Reviews are in for our Summer concerts!

NYO Summer 2012 reviews

National Youth Orchestra of Great Britain
Joanna MacGregor piano
Cynthia Millar ondes martenot
Vasily Petrenko principal conductor

Varèse Tuning Up
Nico Muhly Gait (premiere)
Messiaen Turangalîla-Symphonie
Anna Meredith (composer) and David Ogle (choreographer) HandsFree

Fiona Maddocks in the Observer
‘Varèse’sTuning Up (1947) […] is a work of organised chaos which parodies the tuning process and is hideously difficult to bring off. These young musicians delivered it with humour and panache at the start of a programme of 20th- and 21st-century music, performed in Birmingham, Aldeburgh and, in emotional conclusion to their year together, at the BBC Proms in the Albert Hall last night. The orchestra also gave the premiere of Nico Muhly’s Gait, a BBC commission revelling in perpetual motion and inspired by the rhythmic patterns of walking and running, whether in animals or mankind.
By splitting the players into what Muhly (b.1981) calls “homophonic ensembles” – groups of the same instruments so, say, all seven clarinets or all 10 horns – this dense piece proved an exuberant yet finely nuanced showcase for the outsized orchestra.

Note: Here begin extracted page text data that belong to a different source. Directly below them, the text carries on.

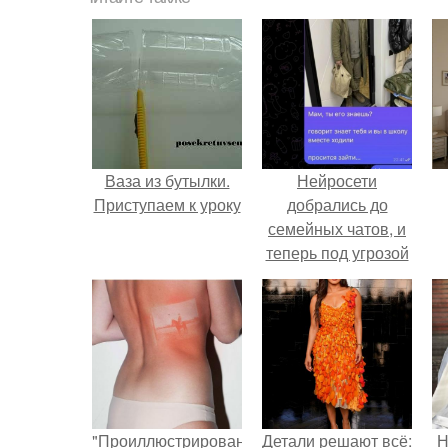
Ваза из бутылки.
Нейросети
Приступаем к уроку
добрались до
семейных чатов, и
теперь под угрозой
мамины нервы.
"Проиллюстрированные
Детали решают всё:
Н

Messiaen’s almighty Turangalîla-Symphonie, the chief work in the programme, with Joanna MacGregor (piano) and Cynthia Millar (ondes martenot) as expert soloists, was noisy, wild and riotous in the best sense. This was a whirlwind performance, tubas, trombone and trumpets blasting out thrillingly, cymbals crashing with a celestial grandeur the composer would have loved. At the end, the swooning, elastic, electronic cries of the ondes martenot rode these torrents of sound like a storm-tossed Neptune surfing the waves. As an encore the NYO performed part of Anna Meredith’s HandsFree, in which instruments are abandoned and the body – clapping, stomping, hissing, clicking – becomes music, ending with nearly 200 teenagers thrusting their arms in the air in perfect unison.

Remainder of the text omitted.